— Work task —
Pull each line containing "Kirjath" out of the listing below.

— Supplied data —
● ● ● ●

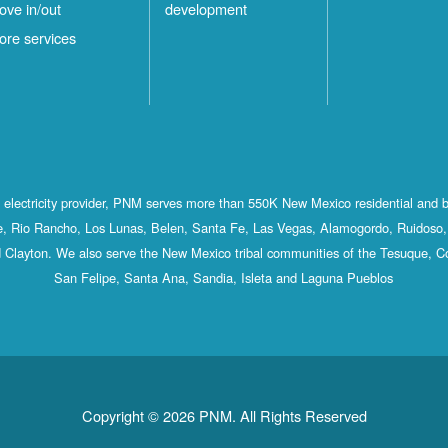
ove in/out
development
ore services
st electricity provider, PNM serves more than 550K New Mexico residential and 
, Rio Rancho, Los Lunas, Belen, Santa Fe, Las Vegas, Alamogordo, Ruidoso, 
 Clayton. We also serve the New Mexico tribal communities of the Tesuque, C
San Felipe, Santa Ana, Sandia, Isleta and Laguna Pueblos
Copyright © 2026 PNM. All Rights Reserved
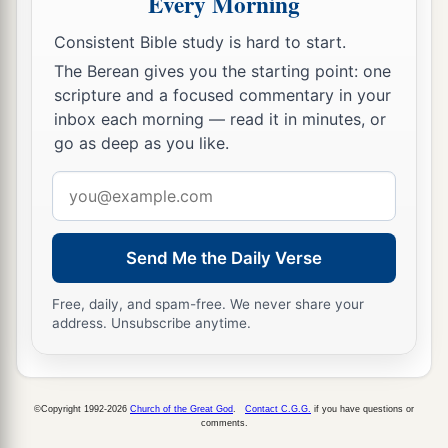
Every Morning
56
Jezreel, Jokdeam, Zanoah,
Consistent Bible study is hard to start.
57
Kain, Gibeah, and Timnah: ten cities with their
The Berean gives you the starting point: one
villages;
scripture and a focused commentary in your
inbox each morning — read it in minutes, or
58
Halhul, Beth Zur, Gedor,
go as deep as you like.
59
Maarath, Beth Anoth, and Eltekon: six cities
Email
with their villages;
address
a
60
Kirjath Baal (which
is
Kirjath Jearim) and
Send Me the Daily Verse
‡
Rabbah: two cities with their villages.
61
In the wilderness: Beth Arabah, Middin,
Free, daily, and spam-free. We never share your
address. Unsubscribe anytime.
Secacah,
a
62
Nibshan, the City of Salt, and
En Gedi: six
‡
cities with their villages.
©Copyright 1992-2026
Church of the Great God
.
Contact C.G.G.
if you have questions or
comments.
63
As for the Jebusites, the inhabitants of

● ● ● ●

— Task output —
Kirjath Baal (which
Kirjath Jearim) and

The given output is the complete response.